Long Term Tenant Eviction in California

In Clark v. Mazgani (2009) 170 Cal.App.4th 1281, "a landlord successfully evicted a long-term tenant from a rent-controlled apartment, ostensibly to free the unit for occupancy by the landlord's daughter. The landlord's daughter never moved in, and the tenant sued the landlord for fraud and unlawful eviction, and failure to pay relocation expenses." (Clark, supra, 170 Cal.App.4th at p. 1284.) The landlord filed an anti-SLAPP motion, contending the tenant's complaint arose from protected activity, including privileged communications in the course of proceedings before the Los Angeles City Housing Department and in the unlawful detainer action, and from the acts of filing and serving the eviction notice. (Id. at p. 1285.) The appellate court disagreed, explaining: "There is no question that the prosecution of an unlawful detainer action is indisputably protected activity within the meaning of section 425.16. " (Id. at p. 1286.) However, the tenant's "complaint against the landlord is not based on the landlord's filing or service of the notices of intent to evict, it is not based on anything the landlord said in court or a public proceeding, and it is not based on the fact that the landlord prosecuted an unlawful detainer action against the tenant. The complaint is based on the landlord's allegedly unlawful eviction, in that she fraudulently invoked the rent stabilization ordinance to evict the tenant from her rent-controlled apartment as a ruse to provide housing for her daughter, but never installed her daughter in the apartment as required by that ordinance, and also that she failed to pay the tenant's relocation fee." (Id. at p. 1288.) The tenant's lawsuit "was unquestionably 'triggered by' the landlord's statements and the documents she filed in connection with the unlawful detainer.
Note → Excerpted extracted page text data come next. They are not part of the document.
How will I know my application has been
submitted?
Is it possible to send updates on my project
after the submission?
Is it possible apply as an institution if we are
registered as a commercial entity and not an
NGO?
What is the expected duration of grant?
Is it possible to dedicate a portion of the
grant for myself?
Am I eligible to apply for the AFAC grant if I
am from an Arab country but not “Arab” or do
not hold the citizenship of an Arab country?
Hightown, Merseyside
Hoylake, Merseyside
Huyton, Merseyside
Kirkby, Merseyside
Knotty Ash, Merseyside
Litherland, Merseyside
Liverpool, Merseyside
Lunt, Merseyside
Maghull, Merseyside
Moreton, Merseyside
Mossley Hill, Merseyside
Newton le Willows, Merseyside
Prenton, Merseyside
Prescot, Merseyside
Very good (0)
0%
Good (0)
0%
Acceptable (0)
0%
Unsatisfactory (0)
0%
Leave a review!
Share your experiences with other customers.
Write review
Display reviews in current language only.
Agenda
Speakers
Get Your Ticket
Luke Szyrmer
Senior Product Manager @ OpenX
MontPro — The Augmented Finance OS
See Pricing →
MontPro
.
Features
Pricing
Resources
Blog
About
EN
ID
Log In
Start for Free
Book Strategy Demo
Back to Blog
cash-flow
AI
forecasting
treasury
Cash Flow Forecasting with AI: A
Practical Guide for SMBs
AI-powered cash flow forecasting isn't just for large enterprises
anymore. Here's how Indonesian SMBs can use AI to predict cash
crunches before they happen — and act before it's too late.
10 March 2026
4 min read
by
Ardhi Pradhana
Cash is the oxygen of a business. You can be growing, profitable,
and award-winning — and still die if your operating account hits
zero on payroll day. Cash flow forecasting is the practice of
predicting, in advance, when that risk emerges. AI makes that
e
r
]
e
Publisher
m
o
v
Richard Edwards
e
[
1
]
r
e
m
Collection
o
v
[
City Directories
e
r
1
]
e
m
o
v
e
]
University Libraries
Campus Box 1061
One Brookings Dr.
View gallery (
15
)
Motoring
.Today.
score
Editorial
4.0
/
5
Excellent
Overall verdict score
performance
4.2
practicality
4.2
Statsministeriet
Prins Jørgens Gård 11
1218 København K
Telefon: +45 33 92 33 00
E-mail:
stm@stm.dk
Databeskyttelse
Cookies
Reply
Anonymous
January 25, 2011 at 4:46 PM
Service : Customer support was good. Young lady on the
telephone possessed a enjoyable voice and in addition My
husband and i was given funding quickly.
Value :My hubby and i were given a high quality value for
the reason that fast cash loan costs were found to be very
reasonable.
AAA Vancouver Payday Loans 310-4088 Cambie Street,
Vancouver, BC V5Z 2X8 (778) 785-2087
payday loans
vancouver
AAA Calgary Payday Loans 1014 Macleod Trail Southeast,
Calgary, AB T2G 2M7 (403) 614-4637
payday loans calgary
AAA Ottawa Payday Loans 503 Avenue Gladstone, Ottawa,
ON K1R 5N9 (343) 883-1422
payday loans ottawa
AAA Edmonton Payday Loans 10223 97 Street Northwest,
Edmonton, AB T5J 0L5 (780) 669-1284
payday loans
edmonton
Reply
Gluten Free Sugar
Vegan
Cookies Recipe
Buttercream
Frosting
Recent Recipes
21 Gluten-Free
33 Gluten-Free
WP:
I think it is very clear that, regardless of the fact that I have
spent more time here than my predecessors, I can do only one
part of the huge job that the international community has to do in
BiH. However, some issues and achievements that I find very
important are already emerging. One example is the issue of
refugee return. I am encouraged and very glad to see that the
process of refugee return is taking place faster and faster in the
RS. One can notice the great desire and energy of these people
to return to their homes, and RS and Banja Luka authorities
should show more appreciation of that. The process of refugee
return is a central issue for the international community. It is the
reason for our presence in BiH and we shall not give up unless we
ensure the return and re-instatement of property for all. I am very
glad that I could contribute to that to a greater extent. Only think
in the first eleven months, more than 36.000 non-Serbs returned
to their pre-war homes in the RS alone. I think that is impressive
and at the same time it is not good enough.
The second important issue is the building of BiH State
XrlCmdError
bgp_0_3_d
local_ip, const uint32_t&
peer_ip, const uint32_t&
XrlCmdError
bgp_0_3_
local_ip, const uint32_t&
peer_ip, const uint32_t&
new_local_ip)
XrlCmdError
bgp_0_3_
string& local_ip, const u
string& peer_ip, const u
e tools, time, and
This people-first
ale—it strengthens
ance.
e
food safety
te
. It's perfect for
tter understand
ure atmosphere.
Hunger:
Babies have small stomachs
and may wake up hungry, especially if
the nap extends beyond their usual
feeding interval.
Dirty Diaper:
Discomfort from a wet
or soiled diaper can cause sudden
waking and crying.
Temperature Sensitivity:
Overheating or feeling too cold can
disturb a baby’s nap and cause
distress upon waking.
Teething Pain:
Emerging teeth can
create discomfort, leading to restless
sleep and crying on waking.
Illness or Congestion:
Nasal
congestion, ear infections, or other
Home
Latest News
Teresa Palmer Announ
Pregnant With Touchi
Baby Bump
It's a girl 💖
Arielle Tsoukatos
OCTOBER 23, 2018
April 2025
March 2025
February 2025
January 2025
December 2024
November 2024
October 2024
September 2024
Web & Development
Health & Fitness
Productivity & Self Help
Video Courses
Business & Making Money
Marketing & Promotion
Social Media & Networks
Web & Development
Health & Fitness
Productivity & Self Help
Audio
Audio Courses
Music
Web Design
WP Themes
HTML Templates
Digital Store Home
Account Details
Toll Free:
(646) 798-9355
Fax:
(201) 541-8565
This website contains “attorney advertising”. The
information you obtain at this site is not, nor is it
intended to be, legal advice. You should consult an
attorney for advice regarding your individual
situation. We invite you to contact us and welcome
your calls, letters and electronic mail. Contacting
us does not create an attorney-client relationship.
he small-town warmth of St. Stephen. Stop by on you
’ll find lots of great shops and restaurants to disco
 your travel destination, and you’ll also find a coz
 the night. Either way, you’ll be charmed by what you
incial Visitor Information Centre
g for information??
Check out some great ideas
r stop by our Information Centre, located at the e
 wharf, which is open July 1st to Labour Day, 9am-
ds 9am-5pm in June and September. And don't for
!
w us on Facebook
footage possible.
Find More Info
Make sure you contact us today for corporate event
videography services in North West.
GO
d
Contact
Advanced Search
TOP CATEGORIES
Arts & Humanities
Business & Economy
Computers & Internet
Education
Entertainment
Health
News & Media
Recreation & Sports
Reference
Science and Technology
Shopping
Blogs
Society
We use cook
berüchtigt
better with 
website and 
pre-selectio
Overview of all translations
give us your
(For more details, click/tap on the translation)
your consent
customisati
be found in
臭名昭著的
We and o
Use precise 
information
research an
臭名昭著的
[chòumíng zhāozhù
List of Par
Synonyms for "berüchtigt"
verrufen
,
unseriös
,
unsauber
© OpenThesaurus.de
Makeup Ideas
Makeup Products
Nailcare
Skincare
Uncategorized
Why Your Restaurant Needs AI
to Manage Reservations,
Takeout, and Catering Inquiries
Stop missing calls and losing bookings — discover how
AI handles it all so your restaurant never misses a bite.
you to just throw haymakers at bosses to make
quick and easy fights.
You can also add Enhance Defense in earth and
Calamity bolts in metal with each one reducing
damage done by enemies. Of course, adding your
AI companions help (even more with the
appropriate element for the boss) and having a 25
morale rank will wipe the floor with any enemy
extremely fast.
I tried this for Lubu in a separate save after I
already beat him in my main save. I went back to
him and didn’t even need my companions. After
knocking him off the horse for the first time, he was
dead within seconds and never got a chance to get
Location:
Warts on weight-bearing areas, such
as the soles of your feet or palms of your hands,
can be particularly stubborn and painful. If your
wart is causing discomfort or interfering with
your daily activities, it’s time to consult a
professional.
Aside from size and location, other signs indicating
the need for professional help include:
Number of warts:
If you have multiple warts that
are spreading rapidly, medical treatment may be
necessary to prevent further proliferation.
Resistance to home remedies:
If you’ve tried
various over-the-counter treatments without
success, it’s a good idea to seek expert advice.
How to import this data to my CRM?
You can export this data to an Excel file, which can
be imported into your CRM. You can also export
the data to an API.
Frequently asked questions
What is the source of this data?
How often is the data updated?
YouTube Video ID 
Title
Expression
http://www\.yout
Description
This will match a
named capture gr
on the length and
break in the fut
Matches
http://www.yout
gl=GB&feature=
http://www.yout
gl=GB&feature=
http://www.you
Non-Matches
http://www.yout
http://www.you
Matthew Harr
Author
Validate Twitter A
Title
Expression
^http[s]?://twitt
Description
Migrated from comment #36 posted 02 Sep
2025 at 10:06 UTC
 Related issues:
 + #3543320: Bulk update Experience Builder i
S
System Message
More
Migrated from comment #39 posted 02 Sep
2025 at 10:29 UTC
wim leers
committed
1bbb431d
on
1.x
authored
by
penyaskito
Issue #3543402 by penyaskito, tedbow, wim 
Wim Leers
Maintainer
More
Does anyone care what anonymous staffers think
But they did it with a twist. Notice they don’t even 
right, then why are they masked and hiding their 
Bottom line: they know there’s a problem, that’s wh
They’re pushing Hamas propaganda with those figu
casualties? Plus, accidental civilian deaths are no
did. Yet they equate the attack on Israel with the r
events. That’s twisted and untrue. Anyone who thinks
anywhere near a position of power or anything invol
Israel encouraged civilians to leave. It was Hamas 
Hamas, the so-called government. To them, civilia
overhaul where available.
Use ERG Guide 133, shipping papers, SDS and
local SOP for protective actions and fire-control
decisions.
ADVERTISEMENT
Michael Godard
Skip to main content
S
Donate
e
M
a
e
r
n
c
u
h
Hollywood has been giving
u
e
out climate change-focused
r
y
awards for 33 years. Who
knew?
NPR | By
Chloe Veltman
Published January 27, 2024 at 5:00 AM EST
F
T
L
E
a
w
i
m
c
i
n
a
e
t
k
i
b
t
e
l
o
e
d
But the suit is not based on those statements or filings. It is based on the tenant's claim that the landlord fraudulently invoked the family occupancy exemption of the rent stabilization ordinance to effect the tenant's eviction, and failed to fulfill her obligations under that ordinance to install her daughter in the apartment or to pay the tenant's relocation expenses. The landlord's eviction notices and the unlawful detainer action are merely cited as evidence and background to illustrate the landlord's subsequent violation of the rent stabilization ordinance and Civil Code section 1947.10, subdivision (a)." (Clark, supra, 170 Cal.App.4th at p. 1290.)